To truly understand how a database works, you need to move from abstract theoretical concepts to practical real-world examples. This section does just that, by using a simple example database to explain some of the basic concepts you must know before proceeding further.
Databases, Tables, and Records
Every database is composed of one or more tables. These tables, which structure data into rows and columns, are what lend organization to the data.
Primary and Foreign Keys
Records within a table are not arranged in any particular order—they can be sorted alphabetically, by ID, by member name, or by any other criteria you choose to specify. Therefore, it becomes necessary to have some method of identifying a specific record in a table.
Think of a primary key as a label on each file that tells you what it contains. In the absence of this label, the files would all look the same and it would be difficult for you to identify the one(s) you need.
With a relational database system like MySQL, it’s also possible to link information in one table to information in another. When you begin to do this, the true power of an RDBMS becomes evident.
Referential integrity is a basic concept with an RDBMS, and one that becomes important when designing a database with more than one table.

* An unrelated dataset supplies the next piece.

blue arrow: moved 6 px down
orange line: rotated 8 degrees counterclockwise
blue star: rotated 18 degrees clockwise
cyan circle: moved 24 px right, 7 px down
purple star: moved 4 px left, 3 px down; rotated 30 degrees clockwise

When foreign keys are used to link one table to another, referential integrity, by its nature, imposes constraints on inserting new records and updating existing records. For example, if a table only accepts certain types of values for a particular field, and other tables use that field as their foreign key, this automatically imposes certain constraints on the dependent tables. Similarly, referential integrity demands that a change in the field used as a foreign key—a deletion or new insertion—must immediately be reflected in all dependent tables.
CREATE DATABASE name; USE name; SELECT id FROM name WHERE Age > 3; DELETE FROM name WHERE Status = "Revoked";
As these examples illustrate, SQL syntax is close to spoken English, and this makes it quite easy for novice programmers to learn and use. SQL statements can be divided into three broad categories, each concerned with a different aspect of database management.

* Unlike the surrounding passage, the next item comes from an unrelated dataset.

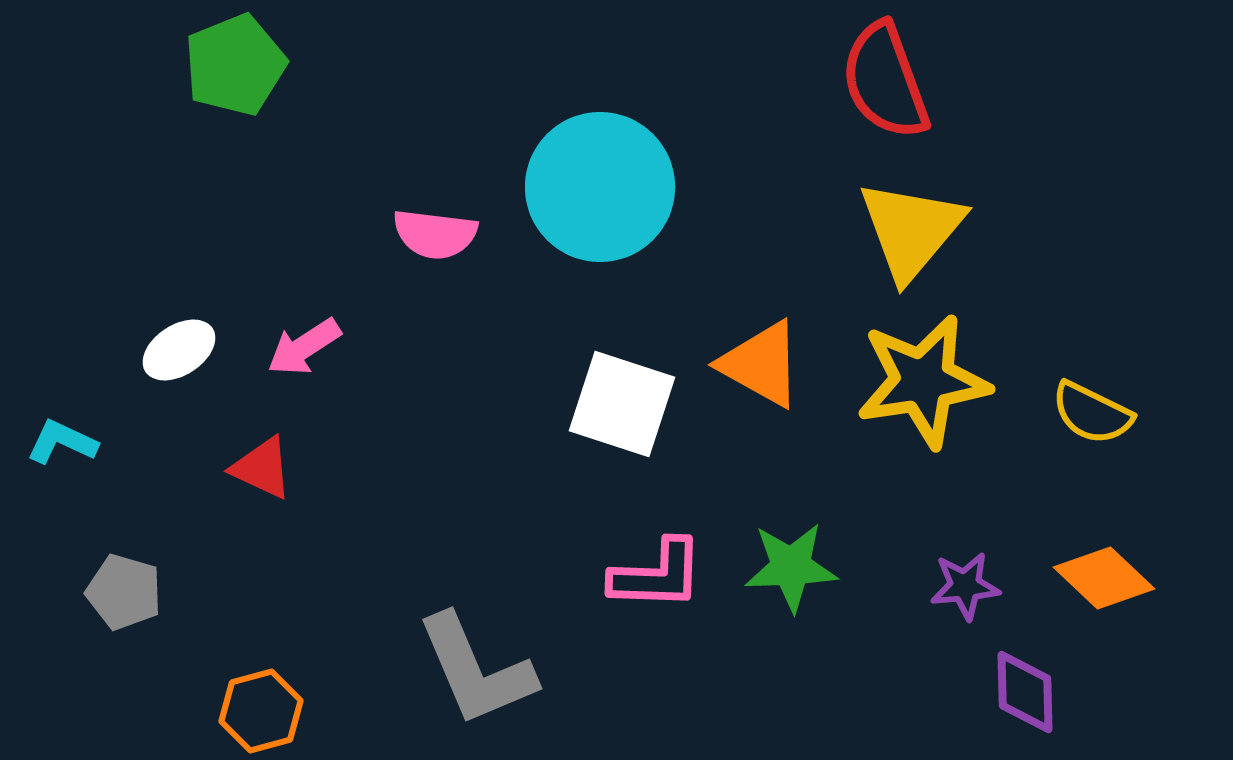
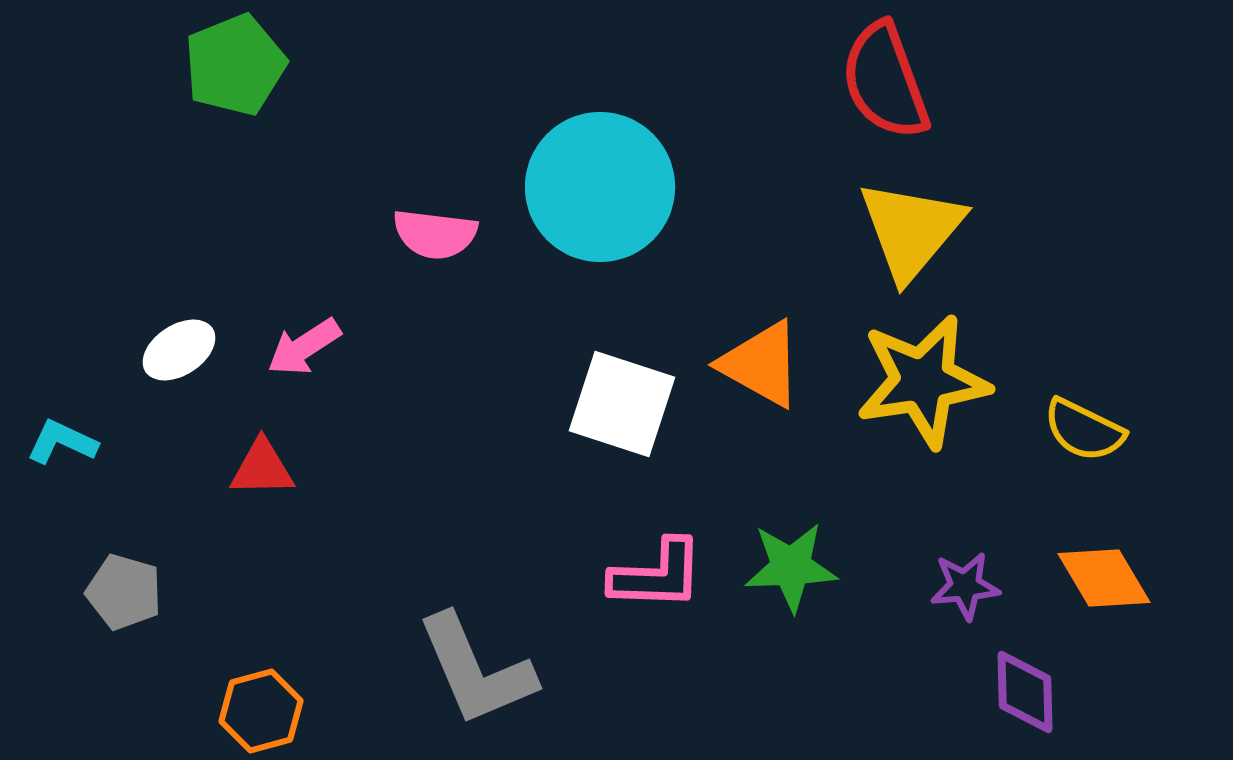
yellow semicircle: moved 8 px left, 17 px down
red triangle: rotated 26 degrees counterclockwise
orange diamond: rotated 16 degrees clockwise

- Statements used to define the structure of a database These statements define the relationships among different pieces of data; definitions for database, table, and column types; and database indexes. In the SQL specification, this component is referred to as Data Definition Language (DDL).

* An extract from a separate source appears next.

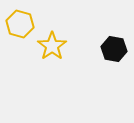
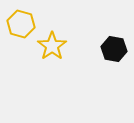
yellow hexagon: moved 1 px right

- Statements used to manipulate data These statements control adding and removing records, querying and joining tables, and verifying data integrity. In the SQL specification, this component is referred to as Data Manipulation Language (DML).
- Statements used to control the permissions and access level to different pieces of data These statements define the access levels and security privileges for databases, tables, and fields, which may be specified on a per-user and/or per-host basis. In the SQL specification, this component is referred to as Data Control Language (DCL).
Typically, every SQL statement ends in a semicolon, and white space, tabs, and carriage returns are ignored by the SQL processor. The following two statements are equivalent, even though the first is on a single line and the second is split over multiple lines.
DELETE FROM name WHERE Status = "Revoked";
An important part of designing a database is a process known as normalization. Normalization refers to the activity of streamlining a database design by eliminating redundancies and repeated values. Most often, redundancies are eliminated by placing repeating groups of values into separate tables and linking them through foreign keys.
This not only makes the database more compact and reduces the disk space it occupies, but it also simplifies the task of making changes. In non-normalized databases, because values are usually repeated in different tables, altering them is a manual (and errorprone) find-and-replace process. In a normalized database, because values appear only once, making changes is a simple one-step UPDATE.
The normalization process also includes validating the database relationships to ensure that there aren’t any crossed wires and to eliminate incorrect dependencies. This is a worthy goal, because when you create convoluted table relationships, you add greater complexity to your database design … and greater complexity translates into slower query time as the optimizer tries to figure out how best to handle your table joins.
A number of so-called normal forms are defined to help you correctly normalize a database. A normal form is simply a set of rules that a database must conform to. Five such normal forms exist, ranging from the completely non-normalized database to the fully normalized one.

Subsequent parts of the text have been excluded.